Topic: procd watchdog

i'm trying to develop an application that uses a watchdog. from what i've discovered, procd has a hold of the default linux watchdog (/dev/watchdog). i found a post (link below) that describes how to turn off the item tickling/petting the watchdog, but it doesn't describe how to then tickle the watchdog on your own, so when i disable it, the system will reset within x seconds. i have tried to disable the ubus/procd watchdog and manually writing to /dev/watchdog, but i get a "file busy" like procd still has a hold of the file, it just stopped tickling it.
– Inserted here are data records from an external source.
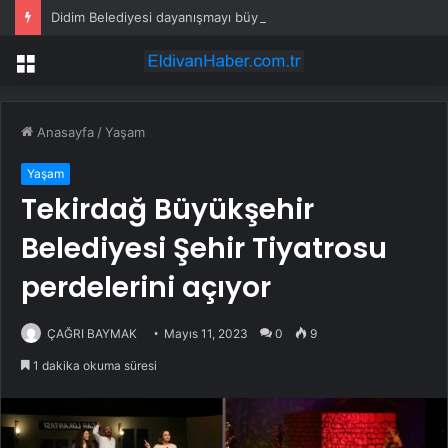
Didim Belediyesi dayanışmayı büyütüyor
Menü
Anasayfa
/
Yaşam
Yaşam
Tekirdağ Büyükşehir
Belediyesi Şehir Tiyatrosu
perdelerini açıyor
ÇAĞRI BAYMAK
Mayıs 11, 2023
0
9
1 dakika okuma süresi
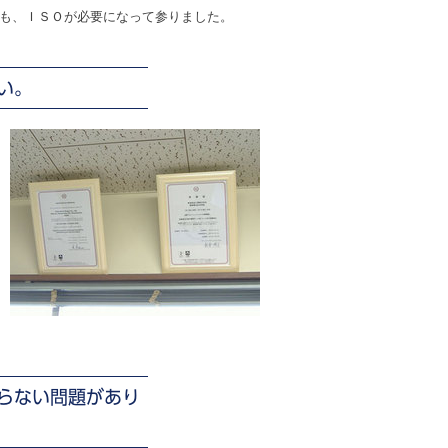
も、ＩＳＯが必要になって参りました。
い。
ならない問題があり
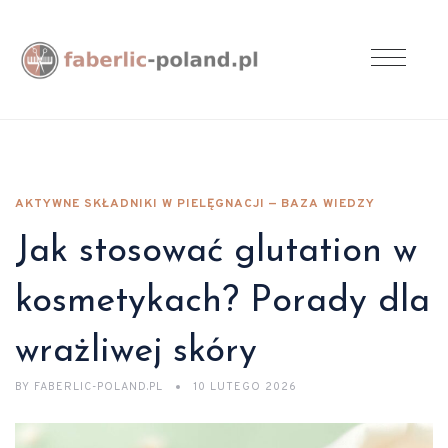
AKTYWNE SKŁADNIKI W PIELĘGNACJI — BAZA WIEDZY
Jak stosować glutation w
kosmetykach? Porady dla
wrażliwej skóry
BY
FABERLIC-POLAND.PL
10 LUTEGO 2026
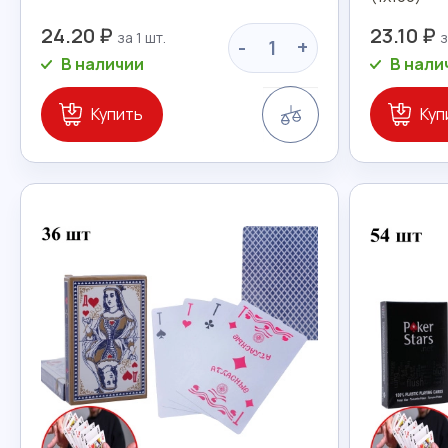
24.20 ₽
23.10 ₽
-
+
В наличии
В нали
Сравнение
Купить
Куп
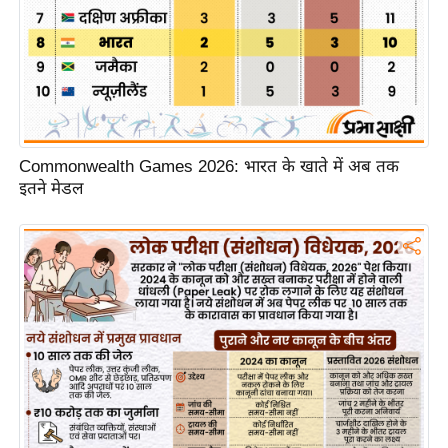
/
फै
श
न
घ
रे
Commonwealth Games 2026: भारत के खाते में अब तक
लू
इतने मेडल
नु
स्खे
प
र्य
ट
न
स्थ
ल
फि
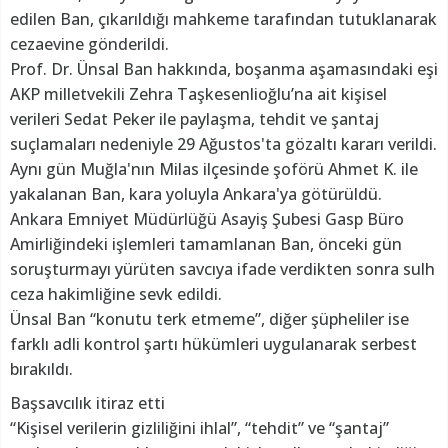
edilen Ban, çıkarıldığı mahkeme tarafından tutuklanarak
cezaevine gönderildi.
Prof. Dr. Ünsal Ban hakkında, boşanma aşamasındaki eşi
AKP milletvekili Zehra Taşkesenlioğlu’na ait kişisel
verileri Sedat Peker ile paylaşma, tehdit ve şantaj
suçlamaları nedeniyle 29 Ağustos'ta gözaltı kararı verildi.
Aynı gün Muğla'nın Milas ilçesinde şoförü Ahmet K. ile
yakalanan Ban, kara yoluyla Ankara'ya götürüldü.
Ankara Emniyet Müdürlüğü Asayiş Şubesi Gasp Büro
Amirliğindeki işlemleri tamamlanan Ban, önceki gün
soruşturmayı yürüten savcıya ifade verdikten sonra sulh
ceza hakimliğine sevk edildi.
Ünsal Ban “konutu terk etmeme”, diğer şüpheliler ise
farklı adli kontrol şartı hükümleri uygulanarak serbest
bırakıldı.
Başsavcılık itiraz etti
“Kişisel verilerin gizliliğini ihlal”, “tehdit” ve “şantaj”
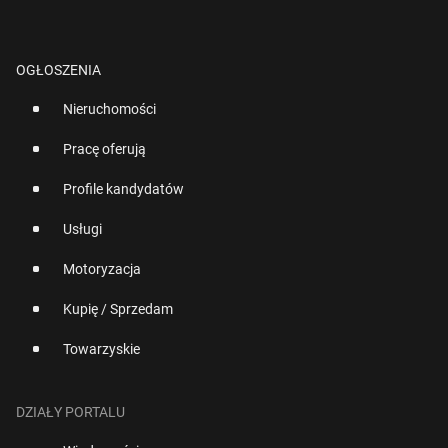
OGŁOSZENIA
Nieruchomości
Pracę oferują
Profile kandydatów
Usługi
Motoryzacja
Kupię / Sprzedam
Towarzyskie
DZIAŁY PORTALU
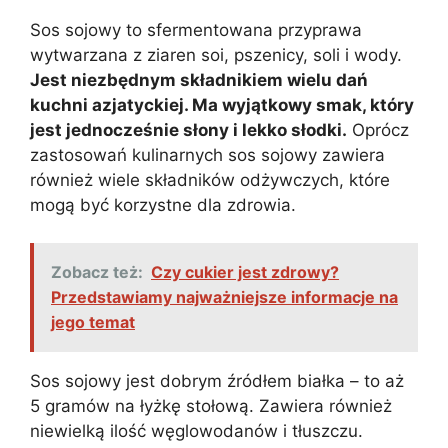
Sos sojowy to sfermentowana przyprawa
wytwarzana z ziaren soi, pszenicy, soli i wody.
Jest niezbędnym składnikiem wielu dań
kuchni azjatyckiej. Ma wyjątkowy smak, który
jest jednocześnie słony i lekko słodki.
Oprócz
zastosowań kulinarnych sos sojowy zawiera
również wiele składników odżywczych, które
mogą być korzystne dla zdrowia.
Zobacz też:
Czy cukier jest zdrowy?
Przedstawiamy najważniejsze informacje na
jego temat
Sos sojowy jest dobrym źródłem białka – to aż
5 gramów na łyżkę stołową. Zawiera również
niewielką ilość węglowodanów i tłuszczu.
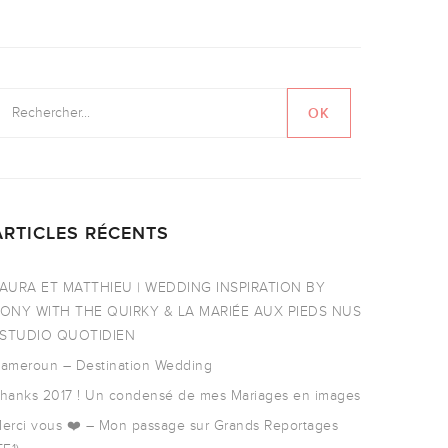
ARTICLES RÉCENTS
AURA ET MATTHIEU | WEDDING INSPIRATION BY
ONY WITH THE QUIRKY & LA MARIÉE AUX PIEDS NUS
 STUDIO QUOTIDIEN
ameroun – Destination Wedding
hanks 2017 ! Un condensé de mes Mariages en images
erci vous ❤️ – Mon passage sur Grands Reportages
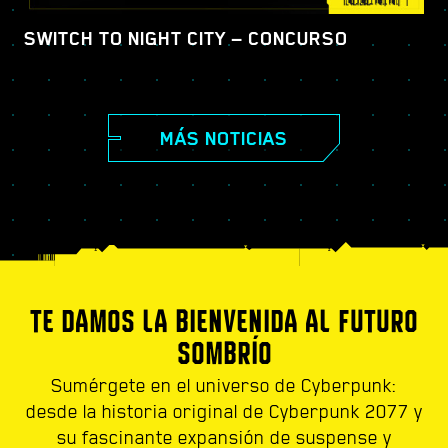
SWITCH TO NIGHT CITY — CONCURSO
MÁS NOTICIAS
TE DAMOS LA BIENVENIDA AL FUTURO
SOMBRÍO
Sumérgete en el universo de Cyberpunk:
desde la historia original de Cyberpunk 2077 y
su fascinante expansión de suspense y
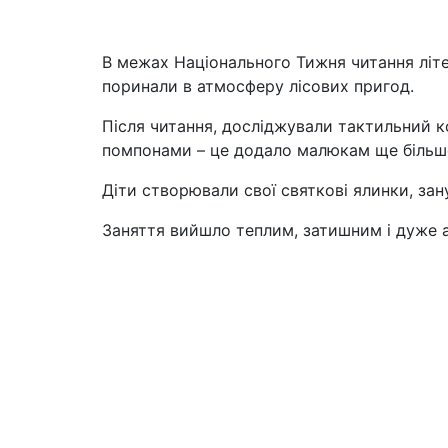
В межах Національного Тижня читання літе
поринали в атмосферу лісових пригод.
Після читання, досліджували тактильний 
помпонами – це додало малюкам ще більше 
Діти створювали свої святкові ялинки, зан
Заняття вийшло теплим, затишним і дуже 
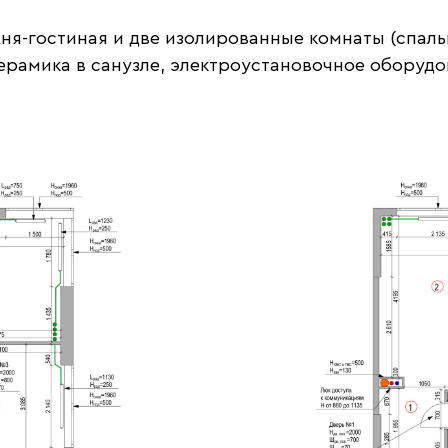
хня-гостиная и две изолированные комнаты (спаль
ерамика в санузле, электроустановочное оборудо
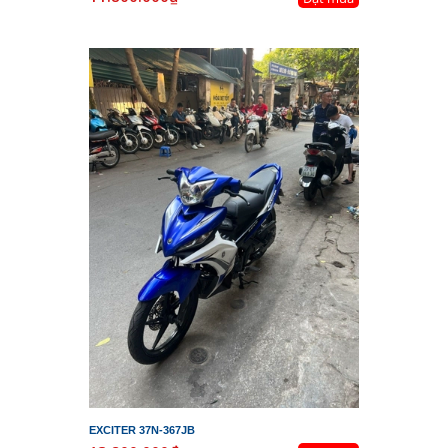
EXCITER 37N-367JB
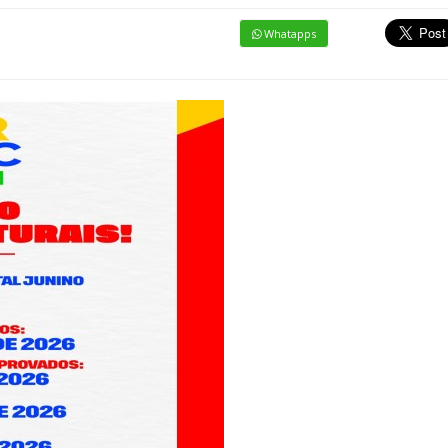
Whatapps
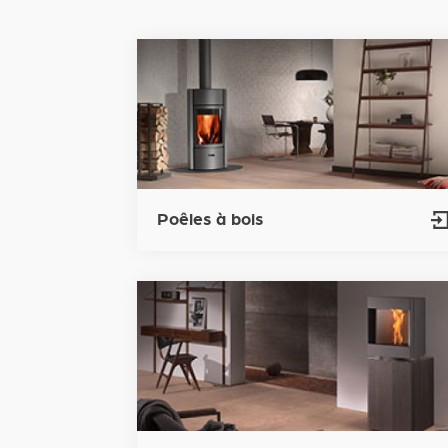
Poêles à bois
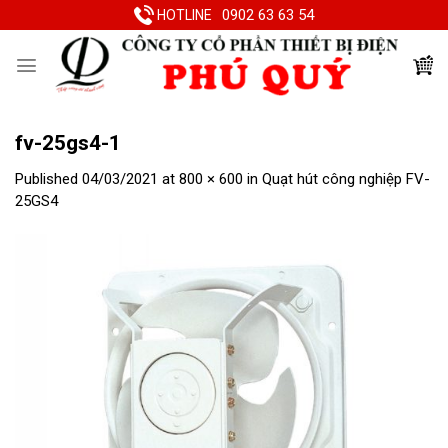
Skip
0902 63 63 54
HOTLINE
to
content
fv-25gs4-1
Published
04/03/2021
at
800 × 600
in
Quạt hút công nghiệp FV-
25GS4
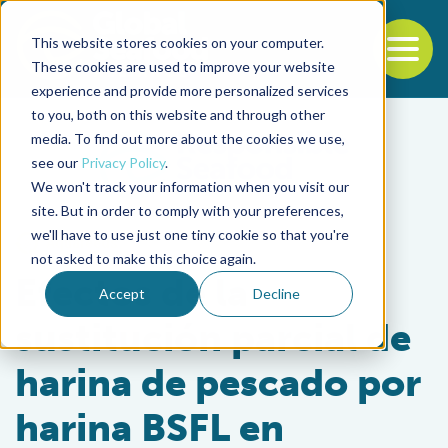
This website stores cookies on your computer.
To
These cookies are used to improve your website
experience and provide more personalized services
Back to the start of the nav
Jump to the end of the navigation
to you, both on this website and through other
media. To find out more about the cookies we use,
see our
Privacy Policy
.
We won't track your information when you visit our
site. But in order to comply with your preferences,
we'll have to use just one tiny cookie so that you're
Aquafeeds
not asked to make this choice again.
Efectos de la
Accept
Decline
sustitución parcial de
harina de pescado por
harina BSFL en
http://trac.gateworks.com/wiki/watchdog

how do i tickle the watchdog on my own? i'd prefer to do this in C/C++.  if anyone has any suggestions/examples i'd love to hear it.

2 (edited by R1D2 2016-01-18 11:54:25)

Re: procd watchdog

jgoldin1 wrote:

how do i tickle the watchdog on my own? i'd prefer to do this in C/C++.  if anyone has any suggestions/examples i'd love to hear it.

Yes, procd keeps the watchdog file open even if the watchdog is stopped using the ubus command. I would patch procd and disable the whole watchdog handling there to be able to use it in an application (where it makes much more sense to handle a watchdog than in procd if you ask me).

As for handling the watchdog for yourself, see https://www.kernel.org/doc/Documentatio … g-api.txt. Be aware that not all drivers implement every ioctl command described there. For example, the watchdog on certain platforms/OS combinations use hard-coded or upper-limited timeouts, so a WDIOC_SETTIMEOUT may return -1, while WDIOC_GETTIMEOUT may reveal the timeout value actually used (for example, this is the case on WRT160 in AA - but I did not check yet, whether the driver in trunk behaves that way too). So you probably have to adjust the trigger interval to avoid possible reboot loops.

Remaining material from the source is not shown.